The higher the amount of gluten in the flour, the better the quality of koulouri will be.
For an extra nutty flavor use toasted sesame seeds.
If you want to use fresh yeast, multiply the amount by 3 and use this number (16x3=48 grams).
How to serve koulouri Thessalonikis
Serve koulouria while still warm for the ultimate experience. Eat them plain or serve them with:
- Cheese and olives
- Tahini or any other nut butter
How to store
Store koulouria at room temperature, in an airtight container, for up to 4 days.
Freeze koulouria in a ziplock bag for up to 4 months.
Reheat in the oven or a panini/bread toaster until crispy.
Love bread recipes?
Try also this:
Greek Sesame Bread Rings(koulouri Thessalonikis)
- 30 g/1 ½ tbsp honey
- 16 g/2 tbsp dry yeast
- 300 ml/1 ¼ cup warm water
- 45 ml/3 tbsp olive oil extra virgin
- 7 g/1 ½ tsp salt
- 200 g/1 ½ cups bread flour
- 300 g/1 ¾ cups + 2 tbsp spelt flour
- 21 g/1 tbsp honey
- 120 ml/½ cup warm water
- 100 g/⅓ cup sesame seeds raw
- Sift the flours into the mixer bowl, add the salt, and combine.
- Place the honey, dry yeast, ½ cup of warm water (120ml), and 1 tablespoon of the flour mixture in a liquid measuring bowl, and stir the ingredients until combined.
- Let it rest for 5 minutes until the yeast bubbles up. Measure and add the rest of the water.

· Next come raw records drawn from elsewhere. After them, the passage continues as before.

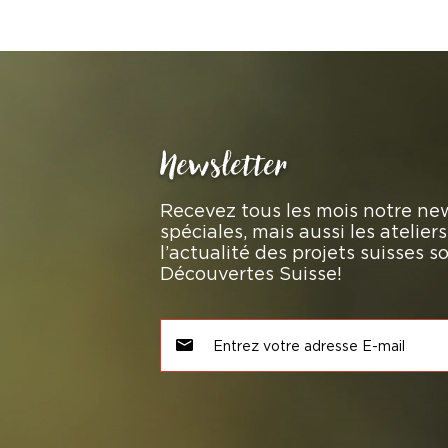
Newsletter
Recevez tous les mois notre new
spéciales, mais aussi les atelie
l’actualité des projets suisses 
Découvertes Suisse!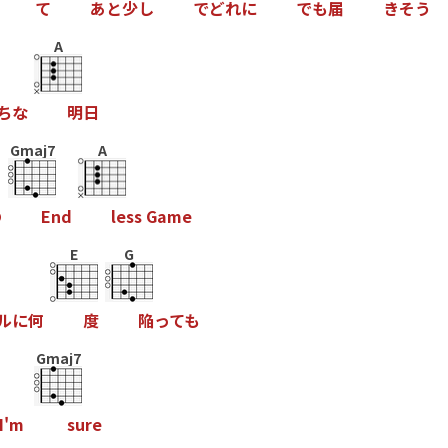
て
あ
と
少
し
で
ど
れ
に
で
も
届
き
そ
う
A
ち
な
明
日
Gmaj7
A
の
E
n
d
l
e
s
s
G
a
m
e
E
G
ル
に
何
度
陥
っ
て
も
Gmaj7
I
'
m
s
u
r
e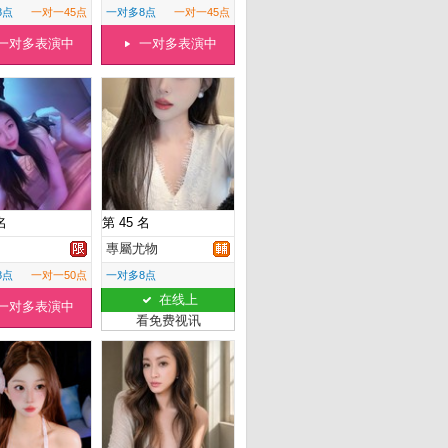
8点
一对一45点
一对多8点
一对一45点
一对多表演中
一对多表演中
名
第 45 名
專屬尤物
8点
一对一50点
一对多8点
在线上
一对多表演中
看免费视讯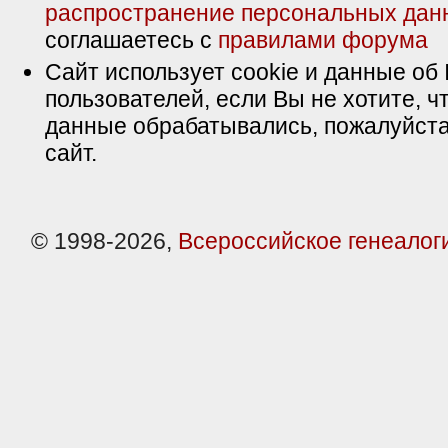
распространение персональных дан
соглашаетесь с
правилами форума
Сайт использует cookie и данные об 
пользователей, если Вы не хотите, ч
данные обрабатывались, пожалуйста
сайт.
© 1998-2026,
Всероссийское генеалог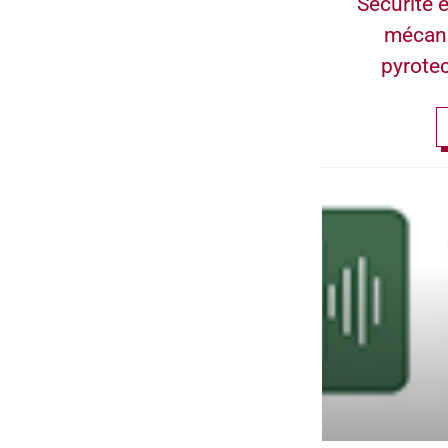
Sécurité e
mécan
pyrote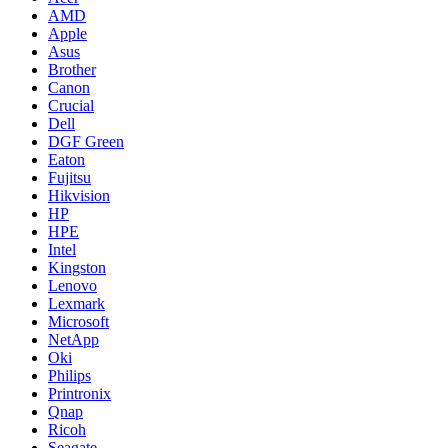
AMD
Apple
Asus
Brother
Canon
Crucial
Dell
DGF Green
Eaton
Fujitsu
Hikvision
HP
HPE
Intel
Kingston
Lenovo
Lexmark
Microsoft
NetApp
Oki
Philips
Printronix
Qnap
Ricoh
Seagate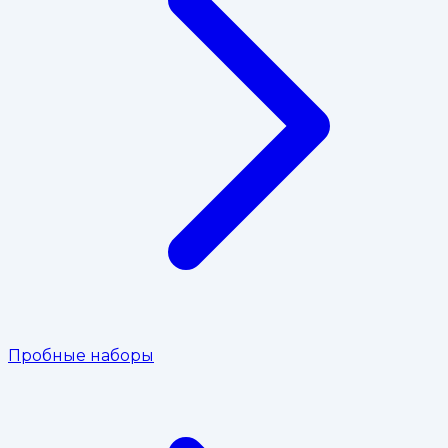
Пробные наборы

- Make a well in the middle of the flour mixture and pour the yeast into the mixing bowl. Using the dough/hook attachment, mix them at medium/high speed (for ~ 7 minutes, or until the dough comes clean from the sides of the bowl).
- Remove the dough from the bowl, coat it lightly with olive oil, place the dough back, and use plastic/cling wrap to seal it. Let the dough rise for 30-90 minutes.

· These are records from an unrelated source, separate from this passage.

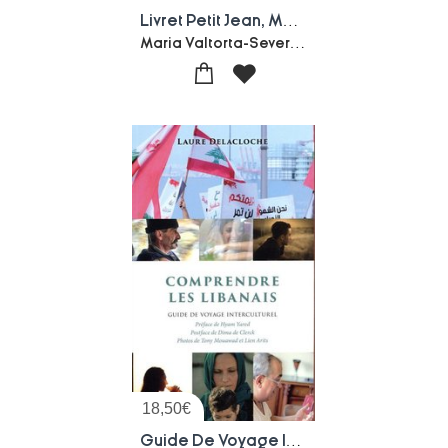
Livret Petit Jean, Manuel Du Pelerin En Terre Sainte Sur Les Pas Du Christ Avec Maria Valtorta
Maria Valtorta-Severino Caruso
18,50
€
Guide De Voyage Interculturel : Comprendre Les Libanais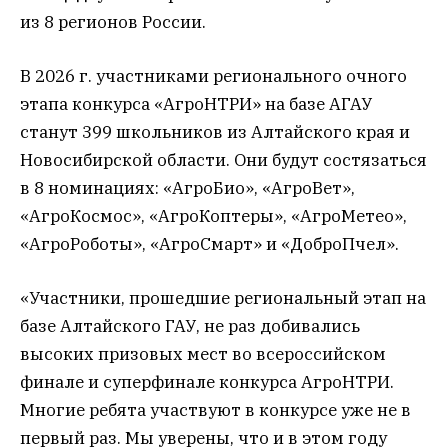
из 8 регионов России.
В 2026 г. участниками регионального очного
этапа конкурса «АгроНТРИ» на базе АГАУ
станут 399 школьников из Алтайского края и
Новосибирской области. Они будут состязаться
в 8 номинациях: «АгроБио», «АгроВет»,
«АгроКосмос», «АгроКоптеры», «АгроМетео»,
«АгроРоботы», «АгроСмарт» и «ДоброПчел».
«Участники, прошедшие региональный этап на
базе Алтайского ГАУ, не раз добивались
высоких призовых мест во всероссийском
финале и суперфинале конкурса АгроНТРИ.
Многие ребята участвуют в конкурсе уже не в
первый раз. Мы уверены, что и в этом году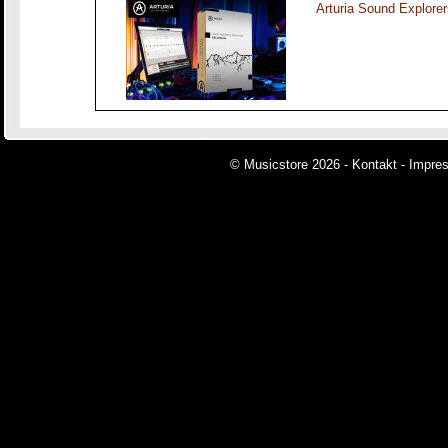
Arturia Sound Explorer
© Musicstore 2026 -
Kontakt
-
Impre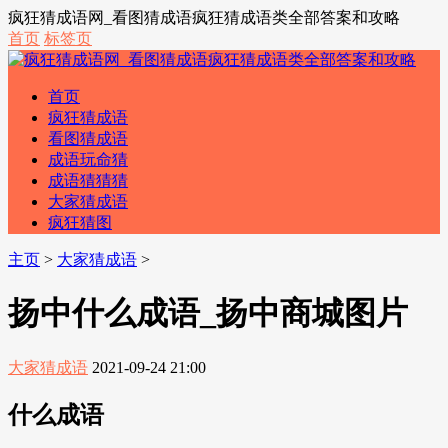
疯狂猜成语网_看图猜成语疯狂猜成语类全部答案和攻略
首页
标签页
首页
疯狂猜成语
看图猜成语
成语玩命猜
成语猜猜猜
大家猜成语
疯狂猜图
主页
>
大家猜成语
>
扬中什么成语_扬中商城图片
大家猜成语
2021-09-24 21:00
什么成语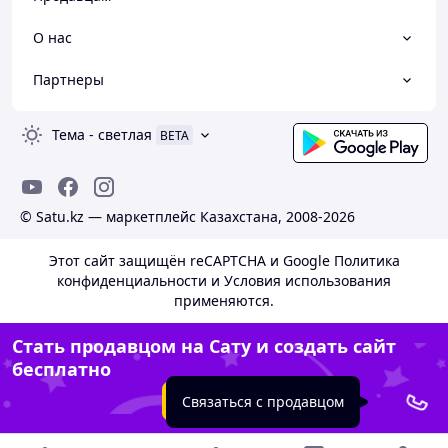
О нас
Партнеры
Тема
-
светлая
BETA
© Satu.kz — маркетплейс Казахстана, 2008-2026
Этот сайт защищён reCAPTCHA и Google
Политика
конфиденциальности
и
Условия использования
применяются.
Стать продавцом на Сату и создать сайт
бесплатно
Создать сайт
Связаться с продавцом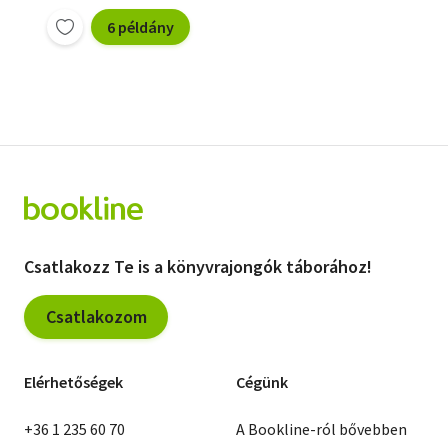
6 példány
Csatlakozz Te is a könyvrajongók táborához!
Csatlakozom
Elérhetőségek
Cégünk
+36 1 235 60 70
A Bookline-ról bővebben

- Before you shape the dough, prepare the coating. Use two bowls. In one bowl, place the sesame seeds. In the other bowl, prepare the honey-water mixture (mix the warm water with the honey until it dissolves).
- Preheat the oven to 200°C (425°F) fan and line two baking trays with parchment paper. Set them aside.

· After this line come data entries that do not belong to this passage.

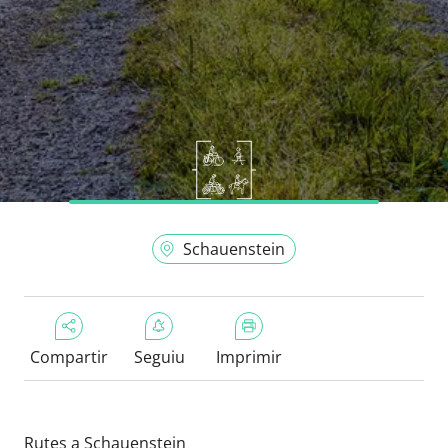
Schauenstein
Compartir
Seguiu
Imprimir
Rutes a Schauenstein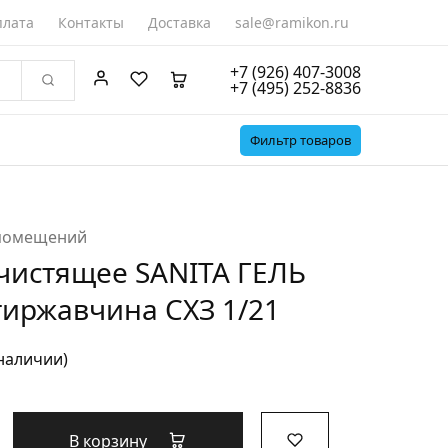
лата
Контакты
Доставка
sale@ramikon.ru
+7 (926) 407-3008
+7 (495) 252-8836
Фильтр товаров
 помещений
чистящее SANITA ГЕЛЬ
тиржавчина СХЗ 1/21
 наличии)
В корзину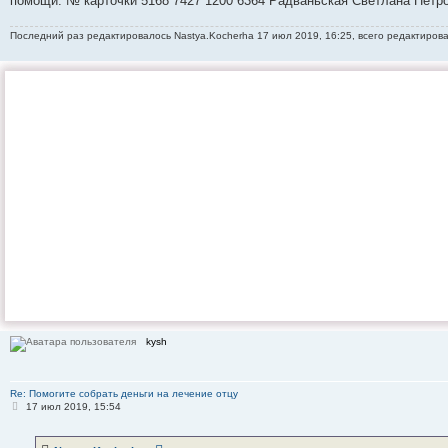
помощи: № карточки 5168 7427 1200 6364 Радваньская Светлана Петр
Последний раз редактировалось
Nastya.Kocherha
17 июл 2019, 16:25, всего редактирова
kysh
Re: Помогите собрать деньги на лечение отцу
С
17 июл 2019, 15:54
о
о
б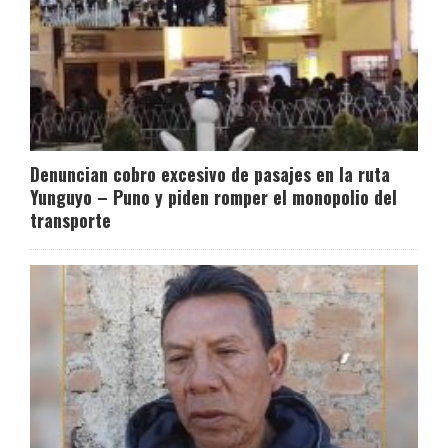
Denuncian cobro excesivo de pasajes en la ruta
Yunguyo – Puno y piden romper el monopolio del
transporte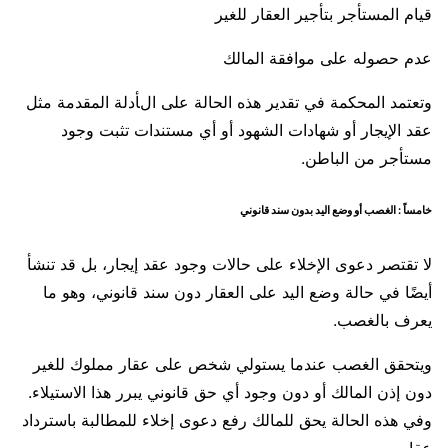
قيام المستأجر بتأجير العقار للغير
عدم حصوله على موافقة المالك
وتعتمد المحكمة في تقدير هذه الحالة على الأدلة المقدمة مثل
عقد الإيجار أو شهادات الشهود أو أي مستندات تثبت وجود
مستأجر من الباطن.
خامساً : الغصب أو وضع اليد بدون سند قانوني
لا تقتصر دعوى الإخلاء على حالات وجود عقد إيجار، بل قد تنشأ
أيضًا في حالة وضع اليد على العقار دون سند قانوني، وهو ما
يعرف بالغصب.
ويتحقق الغصب عندما يستولي شخص على عقار مملوك للغير
دون إذن المالك أو دون وجود أي حق قانوني يبرر هذا الاستيلاء.
وفي هذه الحالة يحق للمالك رفع دعوى إخلاء للمطالبة باسترداد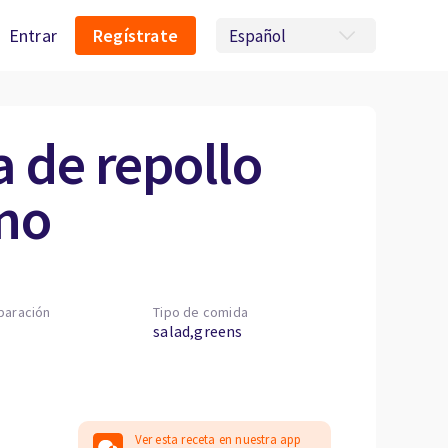
Entrar
Regístrate
 de repollo
no
paración
Tipo de comida
salad,greens
Ver esta receta en nuestra app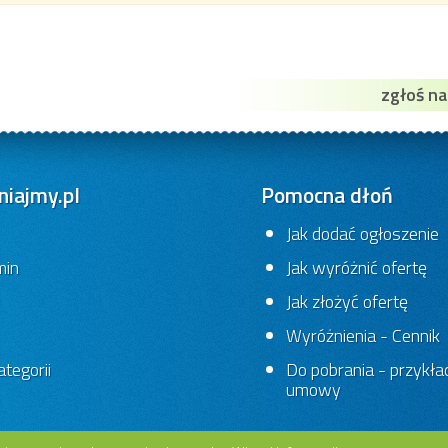
zgłoś n
iajmy.pl
Pomocna dłoń
Jak dodać ogłoszenie
min
Jak wyróżnić ofertę
Jak złożyć ofertę
Wyróżnienia - Cennik
tegorii
Do pobrania - przykł
umowy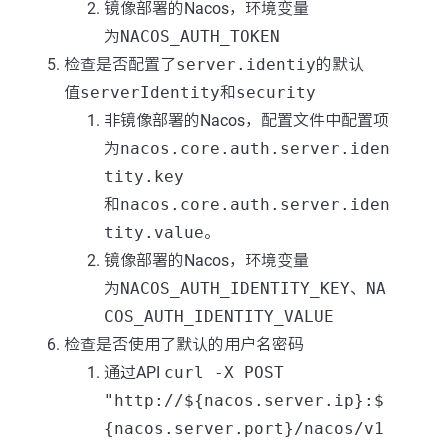
镜像部署的Nacos，环境变量
为
NACOS_AUTH_TOKEN
检查是否配置了
server.identiy
的默认
值
serverIdentity
和
security
非镜像部署的Nacos，配置文件中配置项
为
nacos.core.auth.server.iden
tity.key
和
nacos.core.auth.server.iden
tity.value
。
镜像部署的Nacos，环境变量
为
NACOS_AUTH_IDENTITY_KEY
、
NA
COS_AUTH_IDENTITY_VALUE
检查是否使用了默认的用户名密码
通过API
curl -X POST
"http://${nacos.server.ip}:$
{nacos.server.port}/nacos/v1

- Oil the working surface and place the dough. Cut the dough into 10 pieces (~ 85g/piece or 3oz/piece) or 20 pieces (~ 42g/piece or 1,48oz/piece).
- Shape the dough into a ring/bagel by making a long rope and attach the two endings, or for a braid form, make two ropes, put the one next to the other (in parallel) and twist them. Pitch the ends together to make a ring. Repeat for the remaining dough.
- Dip each piece in the honey water solution and directly into the sesame bowl.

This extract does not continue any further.